=== Task statement ===
Please set down, exactly, the line with "Answer in <instances>...</instances>. Show" and all lines that follow it through the end of the records below.

=== Source records ===
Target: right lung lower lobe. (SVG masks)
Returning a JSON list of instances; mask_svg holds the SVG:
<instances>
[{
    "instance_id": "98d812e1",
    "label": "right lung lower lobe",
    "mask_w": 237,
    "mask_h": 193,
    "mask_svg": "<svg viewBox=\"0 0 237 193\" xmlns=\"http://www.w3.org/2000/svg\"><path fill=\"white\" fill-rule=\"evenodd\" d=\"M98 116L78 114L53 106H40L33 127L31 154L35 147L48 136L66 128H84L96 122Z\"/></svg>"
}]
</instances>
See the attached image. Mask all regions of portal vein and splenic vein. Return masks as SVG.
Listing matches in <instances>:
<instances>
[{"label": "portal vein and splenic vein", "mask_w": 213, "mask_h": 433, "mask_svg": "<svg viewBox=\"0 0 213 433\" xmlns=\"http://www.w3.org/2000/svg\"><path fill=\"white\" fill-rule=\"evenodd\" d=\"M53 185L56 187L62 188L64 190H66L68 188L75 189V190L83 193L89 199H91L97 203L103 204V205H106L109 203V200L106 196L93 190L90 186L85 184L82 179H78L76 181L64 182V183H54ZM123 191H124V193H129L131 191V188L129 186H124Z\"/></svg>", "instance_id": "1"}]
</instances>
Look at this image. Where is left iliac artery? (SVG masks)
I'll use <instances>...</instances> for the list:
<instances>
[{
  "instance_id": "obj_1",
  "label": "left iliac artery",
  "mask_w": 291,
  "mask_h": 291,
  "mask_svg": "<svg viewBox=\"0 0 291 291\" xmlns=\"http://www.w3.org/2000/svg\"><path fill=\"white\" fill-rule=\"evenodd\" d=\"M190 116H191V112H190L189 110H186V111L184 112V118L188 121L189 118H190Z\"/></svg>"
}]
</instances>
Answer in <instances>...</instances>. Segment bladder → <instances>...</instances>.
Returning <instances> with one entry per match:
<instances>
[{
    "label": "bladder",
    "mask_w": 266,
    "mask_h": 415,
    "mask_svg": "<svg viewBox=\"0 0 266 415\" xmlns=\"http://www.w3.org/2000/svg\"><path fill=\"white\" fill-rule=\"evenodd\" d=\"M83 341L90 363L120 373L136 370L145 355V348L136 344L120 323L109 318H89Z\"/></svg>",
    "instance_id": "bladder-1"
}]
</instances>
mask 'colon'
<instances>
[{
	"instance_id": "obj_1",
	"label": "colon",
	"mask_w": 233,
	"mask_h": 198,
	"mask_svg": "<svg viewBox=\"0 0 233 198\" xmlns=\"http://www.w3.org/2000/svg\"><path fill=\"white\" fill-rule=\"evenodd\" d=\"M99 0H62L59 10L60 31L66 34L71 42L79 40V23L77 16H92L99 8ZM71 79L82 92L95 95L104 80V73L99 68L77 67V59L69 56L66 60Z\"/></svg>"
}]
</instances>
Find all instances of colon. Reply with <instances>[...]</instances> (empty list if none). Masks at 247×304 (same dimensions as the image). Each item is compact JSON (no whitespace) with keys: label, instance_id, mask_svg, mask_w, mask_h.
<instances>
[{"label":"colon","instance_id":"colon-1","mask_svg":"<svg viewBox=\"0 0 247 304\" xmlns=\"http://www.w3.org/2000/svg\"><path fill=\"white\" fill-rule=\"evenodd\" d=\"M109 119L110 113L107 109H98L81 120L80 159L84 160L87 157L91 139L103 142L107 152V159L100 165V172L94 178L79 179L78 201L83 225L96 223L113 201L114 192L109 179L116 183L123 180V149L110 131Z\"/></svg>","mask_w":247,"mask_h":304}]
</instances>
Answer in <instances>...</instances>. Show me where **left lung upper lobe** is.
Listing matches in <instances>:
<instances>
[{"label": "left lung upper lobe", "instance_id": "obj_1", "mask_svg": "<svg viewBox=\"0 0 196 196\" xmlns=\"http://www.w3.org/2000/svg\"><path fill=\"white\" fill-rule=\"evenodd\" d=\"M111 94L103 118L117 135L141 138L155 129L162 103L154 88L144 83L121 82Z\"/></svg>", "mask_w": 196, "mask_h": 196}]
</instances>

=== Your solution ===
Answer in <instances>...</instances>. Show me where **left lung upper lobe** is.
Listing matches in <instances>:
<instances>
[{"label": "left lung upper lobe", "instance_id": "obj_1", "mask_svg": "<svg viewBox=\"0 0 196 196\" xmlns=\"http://www.w3.org/2000/svg\"><path fill=\"white\" fill-rule=\"evenodd\" d=\"M111 94L103 118L117 135L141 138L155 129L162 103L154 88L144 83L121 82Z\"/></svg>", "mask_w": 196, "mask_h": 196}]
</instances>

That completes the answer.